Interfacial Engineering Boosting the Activity and Stability of MIL-53(Fe) toward Electrocatalytic Nitrogen Reduction.

The electrochemical nitrogen reduction reaction (eNRR) has emerged as a promising strategy for green ammonia synthesis. However, it suffers unsatisfactory reaction performance owing to the low aqueous solubility of N 2 in aqueous solution, the high dissociation energy of N≡N, and the unavoidable competing hydrogen evolution reaction (HER). Herein, a MIL-53(Fe)@TiO 2 catalyst is designed and synthesized for highly efficient eNRR. Relative to simple MIL-53(Fe), MIL-53(Fe)@TiO 2 achieves a 2-fold enhancement in the Faradaic efficiency (FE) with an improved ammonia yield rate by 76.5% at -0.1 V versus reversible hydrogen electrode (RHE).

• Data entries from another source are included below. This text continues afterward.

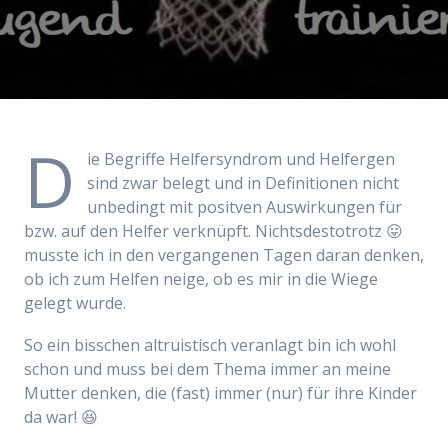
D
ie Begriffe Helfersyndrom und Helfergen
sind zwar belegt und in Definitionen nicht
unbedingt mit positven Auswirkungen für
bzw. auf den Helfer verknüpft. Nichtsdestotrotz 😛
musste ich in den vergangenen Tagen daran denken,
ob ich zum Helfen neige, ob es mir in die Wiege
gelegt wurde.
So ein bisschen altruistisch veranlagt bin ich wohl
schon und muss bei dem Thema immer an meine
Mutter denken, die (fast) immer (nur) für ihre Kinder
da war! 😆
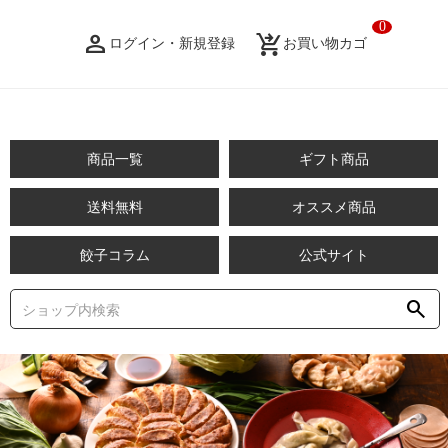
0
person_filled
shopping_cart_checkout
ログイン・新規登録
お買い物カゴ
商品一覧
ギフト商品
送料無料
オススメ商品
餃子コラム
公式サイト
search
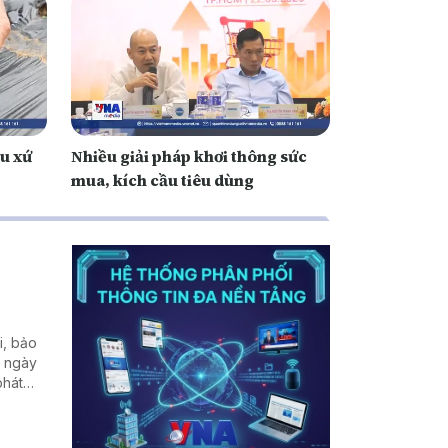
ệu xứ
Nhiều giải pháp khơi thông sức
mua, kích cầu tiêu dùng
i, bảo
n ngày
phát
 khu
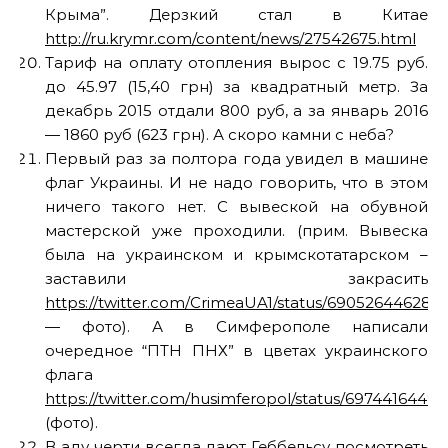
Крыма”. Дерзкий стал в Китае
http://ru.krymr.com/content/news/27542675.html
Тариф на оплату отопления вырос с 19.75 руб.
до 45.97 (15,40 грн) за квадратный метр. За
декабрь 2015 отдали 800 руб, а за январь 2016
— 1860 руб (623 грн). А скоро камни с неба?
Первый раз за полтора года увидел в машине
флаг Украины. И не надо говорить, что в этом
ничего такого нет. С вывеской на обувной
мастерской уже проходили. (прим. Вывеска
была на украинском и крымскотатарском –
заставили закрасить
https://twitter.com/CrimeaUA1/status/69052644628
— фото). А в Симферополе написали
очередное “ПТН ПНХ” в цветах украинского
флага
https://twitter.com/husimferopol/status/6974416449
(фото).
В аду черти всегда дают Геббельсу посмотреть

After four cycles of electrocatalysis, MIL-53(Fe)@TiO 2 can maintain a good catalytic activity, while MIL-53(Fe) exhibits a significant decrease in the NH 3 yield rate and FE by 79.8 and 82.3%, respectively. Benefiting from the synergetic effect between TiO 2 and MIL-53(Fe) in the composites, Fe 3+ ions can be greatly stabilized in MIL-53(Fe) during the eNRR process, which greatly hinders the catalyst deactivation caused by the electrochemical reduction of Fe 3+ ions. Further, the charge transfer ability in the interface of composites can be improved, and thus, the eNRR activity is significantly boosted. These findings provide a promising insight into the preparation of efficient composite electrocatalysts.